American Paralympic athlete

Chris Waddell (born September 28, 1968) is an American Paralympic sit-skier and wheelchair track athlete. He is also an NBC Sports TV host. He was a promising non-disabled skier while attending Middlebury College in Vermont, before a skiing accident left him paralysed from the waist down.

As a sit-skier, Waddell won medals in the 1992, 1994, 1998 and 2002 Winter Paralympics. As a wheelchair track racer, he represented the US at the 1996, 2000 and 2004 Summer Paralympics. He won a silver medal in the 200m T53 event at the Sydney Paralympic Games.
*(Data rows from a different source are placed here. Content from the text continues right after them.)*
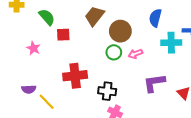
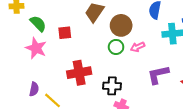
green semicircle: (47, 17) -> (38, 24), moved
pink star: (33, 48) -> (36, 48), size x1.5
purple semicircle: (29, 89) -> (34, 89), turned -72

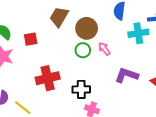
pink arrow: (138, 47) -> (104, 49), turned 80
purple L-shape: (158, 75) -> (127, 75), turned 35

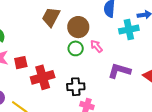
red square: (31, 39) -> (21, 63), moved

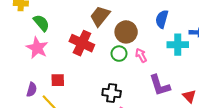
red square: (21, 63) -> (58, 80), moved
purple L-shape: (119, 71) -> (160, 85), turned -135
red cross: (43, 77) -> (82, 43), moved, turned 30

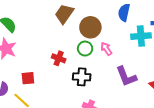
red cross: (82, 43) -> (59, 58), moved, size x0.6
black cross: (112, 93) -> (82, 77), moved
In 2004, he set a T53 world record time for this distance, which still stands.

In 2006, Waddell was inducted into the National Disabled Ski Hall of Fame by Disabled Sports USA. In 2010, he was inducted into the Paralympic Hall of Fame.

On September 30, 2009, Waddell became the first paraplegic to climb Mount Kilimanjaro. On May 5, 2010, he was named the 2010 Shining Star of Perseverance Honoree by the WillReturn Council of Assurant Employee Benefits to honor and recognize individuals and groups who overcome disabilities to succeed in the workplace and society.

Currently, Wadell has a foundation called One Revolution, which is dedicated to seeing the world positively, by the use of "Nametags" that define oneself.